━━━━━ Study material ━━━━━

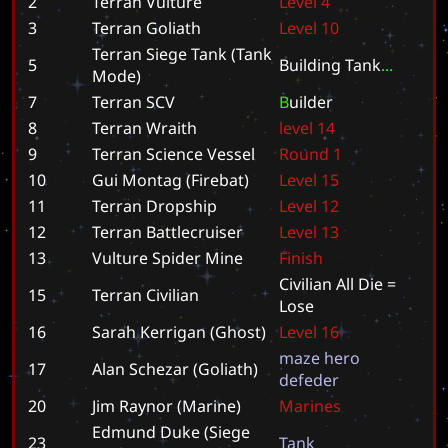
2
Terran Vulture
L
e
v
e
l
4
3
Terran Goliath
L
e
v
e
l
1
0
Terran Siege Tank (Tank
5
B
u
i
l
d
i
n
g
T
a
n
k
.
.
.
Mode)
7
Terran SCV
B
u
i
l
d
e
r
8
Terran Wraith
l
e
v
e
l
1
4
9
Terran Science Vessel
R
o
u
n
d
1
10
Gui Montag (Firebat)
L
e
v
e
l
1
5
11
Terran Dropship
L
e
v
e
l
1
2
12
Terran Battlecruiser
L
e
v
e
l
1
3
13
Vulture Spider Mine
F
i
n
i
s
h
C
i
v
i
l
i
a
n
A
l
l
D
i
e
=
15
Terran Civilian
L
o
s
e
16
Sarah Kerrigan (Ghost)
L
e
v
e
l
1
6
m
a
z
e
h
e
r
o
17
Alan Schezar (Goliath)
d
e
f
e
d
e
r
20
Jim Raynor (Marine)
M
a
r
i
n
e
s
Edmund Duke (Siege
23
T
a
n
k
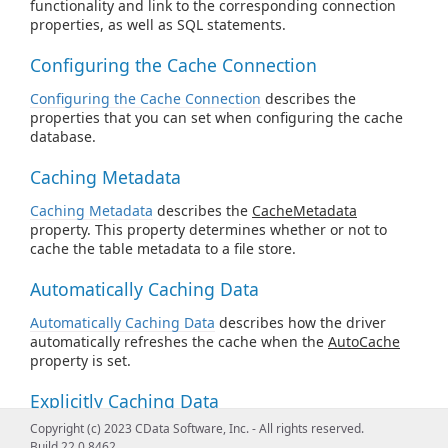
functionality and link to the corresponding connection
properties, as well as SQL statements.
Configuring the Cache Connection
Configuring the Cache Connection
describes the
properties that you can set when configuring the cache
database.
Caching Metadata
Caching Metadata
describes the
CacheMetadata
property. This property determines whether or not to
cache the table metadata to a file store.
Automatically Caching Data
Automatically Caching Data
describes how the driver
automatically refreshes the cache when the
AutoCache
property is set.
Explicitly Caching Data
Copyright (c) 2023 CData Software, Inc. - All rights reserved.
Explicitly Caching Data
describes how you can decide
Build 22.0.8462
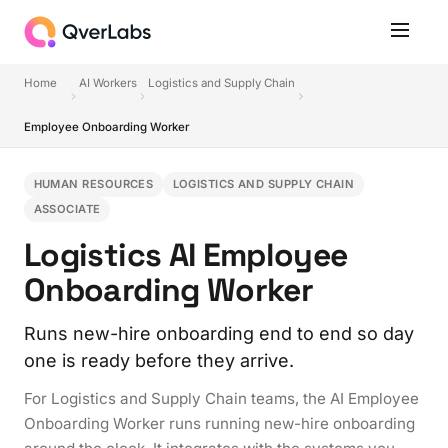
Home
AI Workers
Logistics and Supply Chain
Employee Onboarding Worker
HUMAN RESOURCES
LOGISTICS AND SUPPLY CHAIN
ASSOCIATE
Logistics AI Employee
Onboarding Worker
Runs new-hire onboarding end to end so day
one is ready before they arrive.
For Logistics and Supply Chain teams, the AI Employee
Onboarding Worker runs running new-hire onboarding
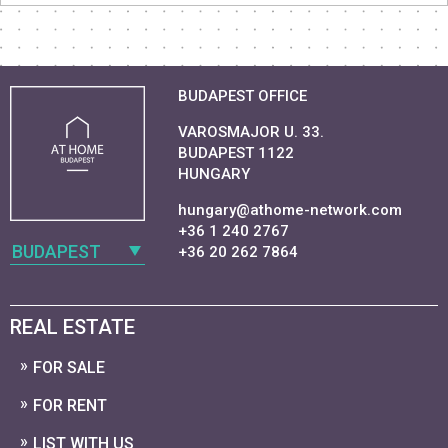
BUDAPEST OFFICE
VAROSMAJOR U. 33.
BUDAPEST 1122
HUNGARY
hungary@athome-network.com
+36 1 240 2767
BUDAPEST
+36 20 262 7864
REAL ESTATE
FOR SALE
FOR RENT
LIST WITH US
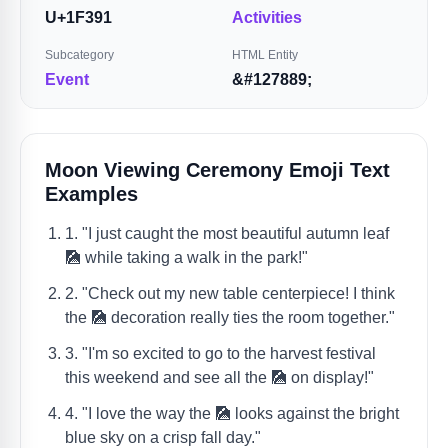
U+1F391
Activities
Subcategory
HTML Entity
Event
&#127889;
Moon Viewing Ceremony Emoji Text
Examples
1. "I just caught the most beautiful autumn leaf
🎑 while taking a walk in the park!"
2. "Check out my new table centerpiece! I think
the 🎑 decoration really ties the room together."
3. "I'm so excited to go to the harvest festival
this weekend and see all the 🎑 on display!"
4. "I love the way the 🎑 looks against the bright
blue sky on a crisp fall day."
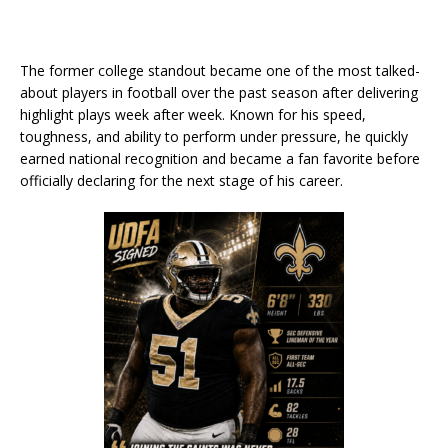
The former college standout became one of the most talked-
about players in football over the past season after delivering
highlight plays week after week. Known for his speed,
toughness, and ability to perform under pressure, he quickly
earned national recognition and became a fan favorite before
officially declaring for the next stage of his career.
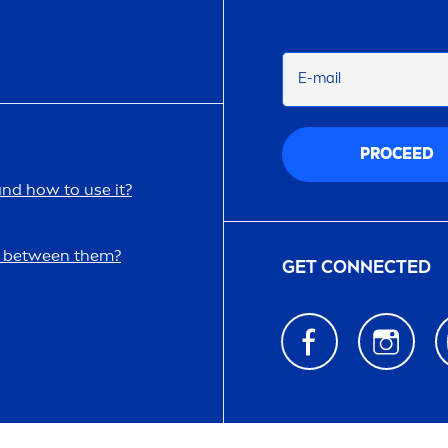
E-mail
PROCEED
and how to use it?
ce between them?
GET CONNECTED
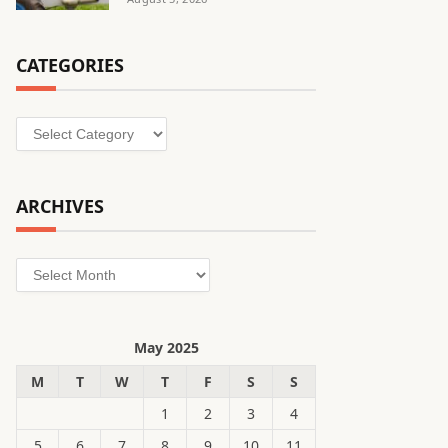
CATEGORIES
Categories
ARCHIVES
Archives
May 2025
M
T
W
T
F
S
S
1
2
3
4
5
6
7
8
9
10
11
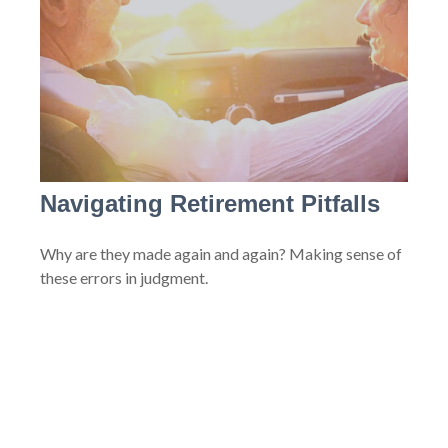
Navigating Retirement Pitfalls
Why are they made again and again? Making sense of
these errors in judgment.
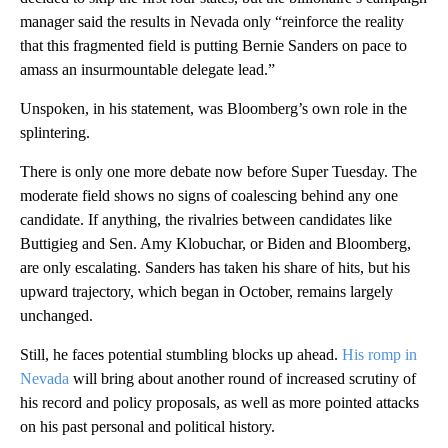
manager said the results in Nevada only “reinforce the reality
that this fragmented field is putting Bernie Sanders on pace to
amass an insurmountable delegate lead.”
Unspoken, in his statement, was Bloomberg’s own role in the
splintering.
There is only one more debate now before Super Tuesday. The
moderate field shows no signs of coalescing behind any one
candidate. If anything, the rivalries between candidates like
Buttigieg and Sen. Amy Klobuchar, or Biden and Bloomberg,
are only escalating. Sanders has taken his share of hits, but his
upward trajectory, which began in October, remains largely
unchanged.
Still, he faces potential stumbling blocks up ahead.
His romp in
Nevada
will bring about another round of increased scrutiny of
his record and policy proposals, as well as more pointed attacks
on his past personal and political history.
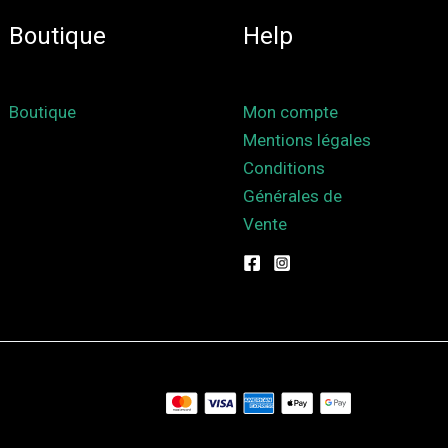
Boutique
Help
Boutique
Mon compte
Mentions légales
Conditions
Générales de
Vente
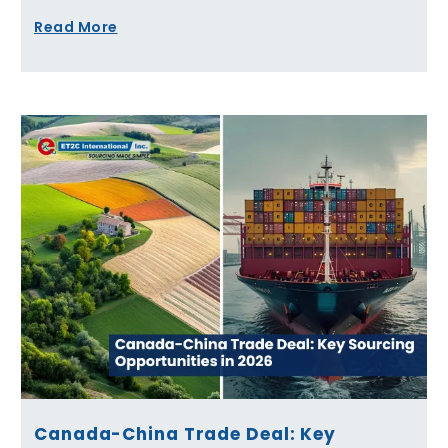
Read More
Canada-China Trade Deal: Key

━━━━━

### What this task involves
Set down every record exactly, without the pictures.

### Result of the task
2
Terran Vulture
L
e
v
e
l
4
3
Terran Goliath
L
e
v
e
l
1
0
Terran Siege Tank (Tank
5
B
u
i
l
d
i
n
g
T
a
n
k
.
.
.
Mode)
7
Terran SCV
B
u
i
l
d
e
r
8
Terran Wraith
l
e
v
e
l
1
4
9
Terran Science Vessel
R
o
u
n
d
1
10
Gui Montag (Firebat)
L
e
v
e
l
1
5
11
Terran Dropship
L
e
v
e
l
1
2
12
Terran Battlecruiser
L
e
v
e
l
1
3
13
Vulture Spider Mine
F
i
n
i
s
h
C
i
v
i
l
i
a
n
A
l
l
D
i
e
=
15
Terran Civilian
L
o
s
e
16
Sarah Kerrigan (Ghost)
L
e
v
e
l
1
6
m
a
z
e
h
e
r
o
17
Alan Schezar (Goliath)
d
e
f
e
d
e
r
20
Jim Raynor (Marine)
M
a
r
i
n
e
s
Edmund Duke (Siege
23
T
a
n
k
functionality and link to the corresponding connection
properties, as well as SQL statements.
Configuring the Cache Connection
Configuring the Cache Connection
describes the
properties that you can set when configuring the cache
database.
Caching Metadata
Caching Metadata
describes the
CacheMetadata
property. This property determines whether or not to
cache the table metadata to a file store.
Automatically Caching Data
Automatically Caching Data
describes how the driver
automatically refreshes the cache when the
AutoCache
property is set.
Explicitly Caching Data
Copyright (c) 2023 CData Software, Inc. - All rights reserved.
Explicitly Caching Data
describes how you can decide
Build 22.0.8462
Home
AI Workers
Logistics and Supply Chain
Employee Onboarding Worker
HUMAN RESOURCES
LOGISTICS AND SUPPLY CHAIN
ASSOCIATE
Logistics AI Employee
Onboarding Worker
Runs new-hire onboarding end to end so day
one is ready before they arrive.
For Logistics and Supply Chain teams, the AI Employee
Onboarding Worker runs running new-hire onboarding
BUDAPEST OFFICE
VAROSMAJOR U. 33.
BUDAPEST 1122
HUNGARY
hungary@athome-network.com
+36 1 240 2767
BUDAPEST
+36 20 262 7864
REAL ESTATE
FOR SALE
FOR RENT
LIST WITH US
U+1F391
Activities
Subcategory
HTML Entity
Event
&#127889;
Moon Viewing Ceremony Emoji Text
Examples
1. "I just caught the most beautiful autumn leaf
🎑 while taking a walk in the park!"
2. "Check out my new table centerpiece! I think
the 🎑 decoration really ties the room together."
3. "I'm so excited to go to the harvest festival
this weekend and see all the 🎑 on display!"
4. "I love the way the 🎑 looks against the bright
blue sky on a crisp fall day."
The former college standout became one of the most talked-
about players in football over the past season after delivering
highlight plays week after week. Known for his speed,
toughness, and ability to perform under pressure, he quickly
earned national recognition and became a fan favorite before
officially declaring for the next stage of his career.
E-mail
PROCEED
and how to use it?
ce between them?
GET CONNECTED
CATEGORIES
Categories
ARCHIVES
Archives
May 2025
M
T
W
T
F
S
S
1
2
3
4
5
6
7
8
9
10
11
Navigating Retirement Pitfalls
Why are they made again and again? Making sense of
these errors in judgment.
manager said the results in Nevada only “reinforce the reality
that this fragmented field is putting Bernie Sanders on pace to
amass an insurmountable delegate lead.”
Unspoken, in his statement, was Bloomberg’s own role in the
splintering.
There is only one more debate now before Super Tuesday. The
moderate field shows no signs of coalescing behind any one
candidate. If anything, the rivalries between candidates like
Buttigieg and Sen. Amy Klobuchar, or Biden and Bloomberg,
are only escalating. Sanders has taken his share of hits, but his
upward trajectory, which began in October, remains largely
unchanged.
Still, he faces potential stumbling blocks up ahead.
His romp in
Nevada
will bring about another round of increased scrutiny of
his record and policy proposals, as well as more pointed attacks
on his past personal and political history.
Boutique
Help
Boutique
Mon compte
Mentions légales
Conditions
Générales de
Vente
Read More
Canada-China Trade Deal: Key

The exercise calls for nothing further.